There are a few minor problems, though, with getting into Thomson, problems that would be deal-killers for normal DC citizens. One is that “the White House is actually in the attendance area of the Francis-Stevens Educational Center.” President-elect Obama wouldn’t want to send his kids there, though, because “that is a recently merged school with a new principal.”

Another problem is that Strong John Thomson is, according to Mathews, “close to capacity.” But no worries. The principal “said she would have room after the holidays for a fifth-grader and a second-grader transferring from the Midwest.”

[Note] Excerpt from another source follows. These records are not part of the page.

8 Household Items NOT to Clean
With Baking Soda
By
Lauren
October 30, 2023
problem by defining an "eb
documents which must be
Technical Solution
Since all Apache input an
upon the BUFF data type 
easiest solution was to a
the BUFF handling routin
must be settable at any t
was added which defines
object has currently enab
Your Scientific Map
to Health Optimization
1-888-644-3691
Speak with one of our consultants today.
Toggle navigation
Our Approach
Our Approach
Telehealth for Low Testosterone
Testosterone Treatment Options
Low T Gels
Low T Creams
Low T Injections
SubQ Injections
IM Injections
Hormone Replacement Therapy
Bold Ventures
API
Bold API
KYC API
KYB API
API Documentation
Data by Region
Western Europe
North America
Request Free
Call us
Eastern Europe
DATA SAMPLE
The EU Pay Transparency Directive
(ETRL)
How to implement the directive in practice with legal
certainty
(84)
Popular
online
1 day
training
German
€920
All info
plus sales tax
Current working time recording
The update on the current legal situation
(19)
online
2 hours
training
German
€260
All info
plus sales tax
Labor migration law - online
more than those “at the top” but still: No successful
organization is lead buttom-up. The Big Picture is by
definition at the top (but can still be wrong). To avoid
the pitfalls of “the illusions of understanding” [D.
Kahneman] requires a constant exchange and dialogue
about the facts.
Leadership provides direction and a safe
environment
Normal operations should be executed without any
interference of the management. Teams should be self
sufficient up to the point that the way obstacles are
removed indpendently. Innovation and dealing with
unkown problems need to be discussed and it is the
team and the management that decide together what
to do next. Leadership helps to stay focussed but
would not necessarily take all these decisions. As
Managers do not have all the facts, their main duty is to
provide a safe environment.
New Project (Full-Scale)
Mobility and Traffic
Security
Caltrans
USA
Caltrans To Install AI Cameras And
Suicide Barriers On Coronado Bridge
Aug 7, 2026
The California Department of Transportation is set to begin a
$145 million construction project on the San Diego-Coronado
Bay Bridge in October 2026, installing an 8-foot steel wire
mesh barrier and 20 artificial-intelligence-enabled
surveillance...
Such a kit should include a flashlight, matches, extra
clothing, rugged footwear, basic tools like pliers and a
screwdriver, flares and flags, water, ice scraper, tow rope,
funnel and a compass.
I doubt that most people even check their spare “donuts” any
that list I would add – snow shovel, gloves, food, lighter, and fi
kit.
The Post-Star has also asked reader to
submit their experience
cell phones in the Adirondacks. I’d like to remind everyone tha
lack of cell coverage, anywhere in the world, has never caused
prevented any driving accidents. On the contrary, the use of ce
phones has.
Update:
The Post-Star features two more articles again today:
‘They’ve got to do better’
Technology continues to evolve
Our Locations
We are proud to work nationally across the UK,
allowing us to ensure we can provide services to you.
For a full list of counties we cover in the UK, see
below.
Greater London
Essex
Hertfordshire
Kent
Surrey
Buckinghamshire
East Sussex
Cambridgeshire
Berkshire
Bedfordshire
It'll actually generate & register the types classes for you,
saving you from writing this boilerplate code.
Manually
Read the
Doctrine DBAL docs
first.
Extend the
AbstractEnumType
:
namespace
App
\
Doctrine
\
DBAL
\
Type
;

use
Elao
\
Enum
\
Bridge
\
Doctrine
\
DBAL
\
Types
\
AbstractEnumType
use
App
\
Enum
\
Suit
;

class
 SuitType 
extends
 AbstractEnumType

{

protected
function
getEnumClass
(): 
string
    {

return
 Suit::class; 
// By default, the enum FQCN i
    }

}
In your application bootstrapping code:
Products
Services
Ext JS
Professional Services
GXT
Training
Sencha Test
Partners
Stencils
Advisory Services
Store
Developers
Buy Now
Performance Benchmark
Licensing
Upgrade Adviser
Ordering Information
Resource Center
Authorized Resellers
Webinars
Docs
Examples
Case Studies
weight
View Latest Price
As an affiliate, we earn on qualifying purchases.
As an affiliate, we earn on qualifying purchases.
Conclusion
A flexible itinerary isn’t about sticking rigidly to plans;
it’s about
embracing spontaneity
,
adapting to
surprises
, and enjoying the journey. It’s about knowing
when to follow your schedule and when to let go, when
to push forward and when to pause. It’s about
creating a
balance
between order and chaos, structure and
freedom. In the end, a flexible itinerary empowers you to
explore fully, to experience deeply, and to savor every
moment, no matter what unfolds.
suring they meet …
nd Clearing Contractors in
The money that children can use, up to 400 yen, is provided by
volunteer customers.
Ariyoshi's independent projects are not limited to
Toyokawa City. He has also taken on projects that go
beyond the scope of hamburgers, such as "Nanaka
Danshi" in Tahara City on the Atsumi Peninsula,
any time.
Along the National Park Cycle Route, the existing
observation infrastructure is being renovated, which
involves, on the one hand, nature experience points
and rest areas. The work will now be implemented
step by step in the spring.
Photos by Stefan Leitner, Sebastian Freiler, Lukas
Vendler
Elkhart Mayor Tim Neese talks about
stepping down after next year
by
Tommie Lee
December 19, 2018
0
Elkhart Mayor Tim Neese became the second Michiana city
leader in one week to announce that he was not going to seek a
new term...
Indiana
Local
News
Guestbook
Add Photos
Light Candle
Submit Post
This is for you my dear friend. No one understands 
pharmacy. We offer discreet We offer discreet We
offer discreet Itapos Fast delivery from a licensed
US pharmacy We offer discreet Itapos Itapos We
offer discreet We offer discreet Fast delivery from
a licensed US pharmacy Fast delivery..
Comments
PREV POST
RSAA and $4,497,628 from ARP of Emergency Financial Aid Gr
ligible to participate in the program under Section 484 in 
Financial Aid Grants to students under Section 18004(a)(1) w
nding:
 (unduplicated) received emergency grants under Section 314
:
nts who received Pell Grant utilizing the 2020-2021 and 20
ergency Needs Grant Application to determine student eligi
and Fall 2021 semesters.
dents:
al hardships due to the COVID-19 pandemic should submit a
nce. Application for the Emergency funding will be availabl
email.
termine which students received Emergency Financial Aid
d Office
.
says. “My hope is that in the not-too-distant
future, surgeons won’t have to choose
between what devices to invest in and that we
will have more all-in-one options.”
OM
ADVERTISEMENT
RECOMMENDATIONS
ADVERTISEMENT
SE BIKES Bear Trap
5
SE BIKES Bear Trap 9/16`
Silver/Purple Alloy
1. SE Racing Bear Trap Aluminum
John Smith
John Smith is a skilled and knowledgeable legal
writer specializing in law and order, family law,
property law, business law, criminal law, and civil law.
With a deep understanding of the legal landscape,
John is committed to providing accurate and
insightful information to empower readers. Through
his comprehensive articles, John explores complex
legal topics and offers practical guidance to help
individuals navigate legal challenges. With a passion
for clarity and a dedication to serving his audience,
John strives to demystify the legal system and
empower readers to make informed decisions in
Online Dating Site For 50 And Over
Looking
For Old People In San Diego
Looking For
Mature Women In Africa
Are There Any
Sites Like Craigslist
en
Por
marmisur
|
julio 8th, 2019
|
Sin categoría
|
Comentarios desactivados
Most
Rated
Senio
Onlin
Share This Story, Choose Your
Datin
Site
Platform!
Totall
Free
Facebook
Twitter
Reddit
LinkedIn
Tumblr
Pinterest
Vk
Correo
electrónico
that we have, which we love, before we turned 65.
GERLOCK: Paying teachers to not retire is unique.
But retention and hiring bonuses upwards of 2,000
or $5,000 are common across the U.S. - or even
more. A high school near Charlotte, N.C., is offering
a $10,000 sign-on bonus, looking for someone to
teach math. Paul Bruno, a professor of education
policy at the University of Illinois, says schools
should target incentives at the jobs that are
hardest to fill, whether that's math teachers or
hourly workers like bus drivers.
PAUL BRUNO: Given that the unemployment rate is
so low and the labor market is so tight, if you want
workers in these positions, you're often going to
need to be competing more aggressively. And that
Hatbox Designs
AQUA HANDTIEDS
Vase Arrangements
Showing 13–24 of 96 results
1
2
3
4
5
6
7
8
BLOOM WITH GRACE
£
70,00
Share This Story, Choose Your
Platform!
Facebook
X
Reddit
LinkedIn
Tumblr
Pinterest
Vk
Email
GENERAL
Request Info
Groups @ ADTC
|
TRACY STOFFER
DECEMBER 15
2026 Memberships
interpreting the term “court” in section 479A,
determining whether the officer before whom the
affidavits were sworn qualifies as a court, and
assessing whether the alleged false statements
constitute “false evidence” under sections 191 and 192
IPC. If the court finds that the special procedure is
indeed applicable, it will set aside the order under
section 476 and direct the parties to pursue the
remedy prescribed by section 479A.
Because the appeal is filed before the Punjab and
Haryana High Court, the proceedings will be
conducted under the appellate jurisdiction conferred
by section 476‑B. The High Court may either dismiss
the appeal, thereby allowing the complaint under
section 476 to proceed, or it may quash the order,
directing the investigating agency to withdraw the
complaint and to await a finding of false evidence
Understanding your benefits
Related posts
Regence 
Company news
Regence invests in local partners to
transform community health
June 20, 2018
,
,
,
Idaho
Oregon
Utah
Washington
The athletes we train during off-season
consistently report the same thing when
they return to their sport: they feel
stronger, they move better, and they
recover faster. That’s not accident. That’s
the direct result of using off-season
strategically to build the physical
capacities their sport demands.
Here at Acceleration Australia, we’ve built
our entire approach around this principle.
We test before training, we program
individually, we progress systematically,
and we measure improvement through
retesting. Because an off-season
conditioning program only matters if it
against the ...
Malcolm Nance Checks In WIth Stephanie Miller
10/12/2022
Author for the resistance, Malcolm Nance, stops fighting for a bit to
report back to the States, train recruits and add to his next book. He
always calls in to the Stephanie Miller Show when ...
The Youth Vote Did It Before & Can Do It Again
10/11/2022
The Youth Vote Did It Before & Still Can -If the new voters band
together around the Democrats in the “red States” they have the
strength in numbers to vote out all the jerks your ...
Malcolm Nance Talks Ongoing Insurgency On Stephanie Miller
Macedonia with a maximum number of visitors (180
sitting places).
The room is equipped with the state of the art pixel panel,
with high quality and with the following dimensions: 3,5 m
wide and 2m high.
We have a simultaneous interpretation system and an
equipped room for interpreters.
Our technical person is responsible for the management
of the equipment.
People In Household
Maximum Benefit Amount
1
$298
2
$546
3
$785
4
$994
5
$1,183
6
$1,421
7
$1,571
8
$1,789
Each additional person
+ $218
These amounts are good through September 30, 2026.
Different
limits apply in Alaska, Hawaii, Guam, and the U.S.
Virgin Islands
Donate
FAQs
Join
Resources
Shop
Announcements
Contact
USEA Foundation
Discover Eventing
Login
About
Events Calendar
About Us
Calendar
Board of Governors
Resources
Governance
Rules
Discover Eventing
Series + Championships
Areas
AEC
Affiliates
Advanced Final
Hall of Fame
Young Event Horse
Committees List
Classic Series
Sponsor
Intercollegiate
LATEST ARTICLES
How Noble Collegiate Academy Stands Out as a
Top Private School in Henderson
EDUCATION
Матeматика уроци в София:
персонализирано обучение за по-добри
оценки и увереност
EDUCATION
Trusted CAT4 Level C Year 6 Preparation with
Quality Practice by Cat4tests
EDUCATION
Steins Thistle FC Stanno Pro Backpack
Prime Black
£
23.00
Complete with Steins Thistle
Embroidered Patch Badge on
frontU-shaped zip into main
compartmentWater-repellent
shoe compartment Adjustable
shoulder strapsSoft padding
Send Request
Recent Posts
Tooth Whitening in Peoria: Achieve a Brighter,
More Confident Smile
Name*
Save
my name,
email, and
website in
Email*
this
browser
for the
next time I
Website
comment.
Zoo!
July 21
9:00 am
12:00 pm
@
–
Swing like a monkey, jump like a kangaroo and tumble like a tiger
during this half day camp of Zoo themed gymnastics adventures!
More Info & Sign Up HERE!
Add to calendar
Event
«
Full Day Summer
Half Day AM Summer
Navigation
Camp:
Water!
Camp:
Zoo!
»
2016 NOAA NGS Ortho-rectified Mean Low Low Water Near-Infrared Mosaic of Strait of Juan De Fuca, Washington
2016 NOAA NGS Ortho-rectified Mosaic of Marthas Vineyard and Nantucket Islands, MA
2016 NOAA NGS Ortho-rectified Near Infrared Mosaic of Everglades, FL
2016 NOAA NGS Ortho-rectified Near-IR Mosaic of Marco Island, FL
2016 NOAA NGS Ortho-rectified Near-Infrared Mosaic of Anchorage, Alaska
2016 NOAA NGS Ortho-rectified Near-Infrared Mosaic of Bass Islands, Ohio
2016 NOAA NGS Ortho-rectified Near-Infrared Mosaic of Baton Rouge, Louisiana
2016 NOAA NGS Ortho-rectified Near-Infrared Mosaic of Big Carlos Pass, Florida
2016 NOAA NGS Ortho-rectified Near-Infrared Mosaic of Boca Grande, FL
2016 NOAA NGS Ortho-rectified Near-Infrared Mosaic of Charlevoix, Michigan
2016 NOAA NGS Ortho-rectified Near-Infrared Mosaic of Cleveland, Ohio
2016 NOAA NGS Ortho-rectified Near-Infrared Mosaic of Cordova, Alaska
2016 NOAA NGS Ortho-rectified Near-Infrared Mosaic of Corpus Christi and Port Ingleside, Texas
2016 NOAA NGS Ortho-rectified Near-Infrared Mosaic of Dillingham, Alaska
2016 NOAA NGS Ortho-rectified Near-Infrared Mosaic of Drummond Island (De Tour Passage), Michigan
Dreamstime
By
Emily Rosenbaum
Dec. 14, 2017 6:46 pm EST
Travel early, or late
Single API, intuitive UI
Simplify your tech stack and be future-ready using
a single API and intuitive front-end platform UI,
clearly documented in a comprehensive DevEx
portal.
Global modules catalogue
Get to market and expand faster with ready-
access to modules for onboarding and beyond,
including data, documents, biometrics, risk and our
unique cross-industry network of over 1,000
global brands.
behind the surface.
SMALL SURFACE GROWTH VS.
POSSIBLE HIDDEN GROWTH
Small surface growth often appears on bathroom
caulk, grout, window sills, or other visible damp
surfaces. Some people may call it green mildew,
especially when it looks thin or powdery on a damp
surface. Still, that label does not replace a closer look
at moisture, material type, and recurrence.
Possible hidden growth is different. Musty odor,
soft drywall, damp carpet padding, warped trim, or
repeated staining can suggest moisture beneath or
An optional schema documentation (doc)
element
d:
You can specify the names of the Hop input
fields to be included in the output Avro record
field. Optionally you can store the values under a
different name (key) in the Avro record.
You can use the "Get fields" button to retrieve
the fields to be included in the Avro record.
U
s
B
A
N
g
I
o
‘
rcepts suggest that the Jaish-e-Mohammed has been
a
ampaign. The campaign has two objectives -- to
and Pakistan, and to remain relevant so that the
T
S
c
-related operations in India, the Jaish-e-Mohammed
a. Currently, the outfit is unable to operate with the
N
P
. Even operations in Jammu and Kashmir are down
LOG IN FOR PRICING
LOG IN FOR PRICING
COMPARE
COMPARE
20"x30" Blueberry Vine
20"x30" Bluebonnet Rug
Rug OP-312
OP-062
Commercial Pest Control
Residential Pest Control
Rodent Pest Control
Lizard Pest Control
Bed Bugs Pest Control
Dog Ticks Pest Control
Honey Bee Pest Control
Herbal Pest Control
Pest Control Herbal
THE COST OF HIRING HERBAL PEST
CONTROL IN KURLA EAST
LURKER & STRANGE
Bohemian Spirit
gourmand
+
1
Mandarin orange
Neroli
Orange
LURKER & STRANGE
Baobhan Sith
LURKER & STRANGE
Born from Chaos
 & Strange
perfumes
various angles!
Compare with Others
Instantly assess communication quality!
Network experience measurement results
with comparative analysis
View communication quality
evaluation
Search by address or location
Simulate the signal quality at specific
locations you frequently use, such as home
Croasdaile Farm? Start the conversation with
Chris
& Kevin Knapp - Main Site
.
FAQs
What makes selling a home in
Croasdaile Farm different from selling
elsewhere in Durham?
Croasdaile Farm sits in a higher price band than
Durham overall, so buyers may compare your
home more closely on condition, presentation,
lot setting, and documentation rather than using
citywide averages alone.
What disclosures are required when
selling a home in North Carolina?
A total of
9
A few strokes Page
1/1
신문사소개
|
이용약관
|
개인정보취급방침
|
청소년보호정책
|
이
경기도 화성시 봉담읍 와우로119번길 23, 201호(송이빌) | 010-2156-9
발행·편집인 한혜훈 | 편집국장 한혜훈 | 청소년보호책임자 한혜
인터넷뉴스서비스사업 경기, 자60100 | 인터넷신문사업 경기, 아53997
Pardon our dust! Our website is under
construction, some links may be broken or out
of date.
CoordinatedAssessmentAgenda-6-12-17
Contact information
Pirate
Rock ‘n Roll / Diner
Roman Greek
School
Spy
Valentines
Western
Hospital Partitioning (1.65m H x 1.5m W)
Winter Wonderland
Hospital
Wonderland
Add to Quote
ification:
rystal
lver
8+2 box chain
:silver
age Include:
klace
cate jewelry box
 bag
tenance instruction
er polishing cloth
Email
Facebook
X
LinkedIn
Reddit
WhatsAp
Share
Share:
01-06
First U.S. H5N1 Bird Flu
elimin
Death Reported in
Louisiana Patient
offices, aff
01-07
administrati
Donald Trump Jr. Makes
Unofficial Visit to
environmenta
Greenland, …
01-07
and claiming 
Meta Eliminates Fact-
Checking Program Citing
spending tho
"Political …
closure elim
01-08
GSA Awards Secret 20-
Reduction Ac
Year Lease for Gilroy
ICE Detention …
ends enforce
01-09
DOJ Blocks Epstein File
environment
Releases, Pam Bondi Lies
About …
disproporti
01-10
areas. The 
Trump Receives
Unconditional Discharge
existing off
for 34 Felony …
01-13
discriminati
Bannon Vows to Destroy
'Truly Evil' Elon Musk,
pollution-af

When the time finally comes for Mr. Obama to select a school for his kids, would it be too much to ask that the education columnist in the Washington Post not dodge the actual political implications of the decision? I know these kinds of decisions are too personal to listen to ”kibitzing from outsiders,” but I’d sure hate for people to perceive some kind of a media bias.

The Public-School-Choice Horror!

Here are a couple of articles discussing first the hope, then the disappointment, of charter schools and other public-school choice.

The problem especially with charters is that they dangle the hope of real change and competition in front of desperate parents but are all too often at the near complete mercy of their public-schooling masters. It’s why public-school choice alone simply will not transform American education from our current moribund, socialist monopoly into a thriving free system. Just because he lets you live doesn’t mean Col. Kurtz will set you free.